Could you reproduce, from the records below, everything from the line with "Tips and Guidelines" down to the line with "Special Naphthas Imports from United Kingdom", keeping both of those lines and changing nothing?

_MATERIAL FOR THIS TASK:_
•••

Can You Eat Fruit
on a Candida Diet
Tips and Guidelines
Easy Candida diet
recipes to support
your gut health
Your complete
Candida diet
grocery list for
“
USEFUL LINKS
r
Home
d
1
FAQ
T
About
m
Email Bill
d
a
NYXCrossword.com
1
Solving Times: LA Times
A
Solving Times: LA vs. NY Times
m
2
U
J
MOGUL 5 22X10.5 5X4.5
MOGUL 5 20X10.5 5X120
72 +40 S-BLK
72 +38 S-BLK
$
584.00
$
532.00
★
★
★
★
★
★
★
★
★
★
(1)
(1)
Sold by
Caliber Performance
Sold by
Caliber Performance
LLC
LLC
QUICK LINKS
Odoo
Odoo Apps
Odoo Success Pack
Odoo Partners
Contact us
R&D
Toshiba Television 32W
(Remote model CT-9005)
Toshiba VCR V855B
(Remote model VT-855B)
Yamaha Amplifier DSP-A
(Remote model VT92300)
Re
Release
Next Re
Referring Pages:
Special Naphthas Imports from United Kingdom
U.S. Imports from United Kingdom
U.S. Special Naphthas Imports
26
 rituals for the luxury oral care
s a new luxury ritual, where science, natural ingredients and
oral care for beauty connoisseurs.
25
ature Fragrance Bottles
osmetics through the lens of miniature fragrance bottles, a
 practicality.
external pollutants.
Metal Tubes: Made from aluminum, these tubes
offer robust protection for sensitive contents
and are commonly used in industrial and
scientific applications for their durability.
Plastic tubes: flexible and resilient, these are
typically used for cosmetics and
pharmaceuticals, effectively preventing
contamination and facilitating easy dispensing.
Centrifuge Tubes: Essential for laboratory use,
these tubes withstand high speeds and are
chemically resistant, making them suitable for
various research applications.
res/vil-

•••

_EXERCISE ANSWER:_
Tips and Guidelines
Easy Candida diet
recipes to support
your gut health
Your complete
Candida diet
grocery list for
“
USEFUL LINKS
r
Home
d
1
FAQ
T
About
m
Email Bill
d
a
NYXCrossword.com
1
Solving Times: LA Times
A
Solving Times: LA vs. NY Times
m
2
U
J
MOGUL 5 22X10.5 5X4.5
MOGUL 5 20X10.5 5X120
72 +40 S-BLK
72 +38 S-BLK
$
584.00
$
532.00
★
★
★
★
★
★
★
★
★
★
(1)
(1)
Sold by
Caliber Performance
Sold by
Caliber Performance
LLC
LLC
QUICK LINKS
Odoo
Odoo Apps
Odoo Success Pack
Odoo Partners
Contact us
R&D
Toshiba Television 32W
(Remote model CT-9005)
Toshiba VCR V855B
(Remote model VT-855B)
Yamaha Amplifier DSP-A
(Remote model VT92300)
Re
Release
Next Re
Referring Pages:
Special Naphthas Imports from United Kingdom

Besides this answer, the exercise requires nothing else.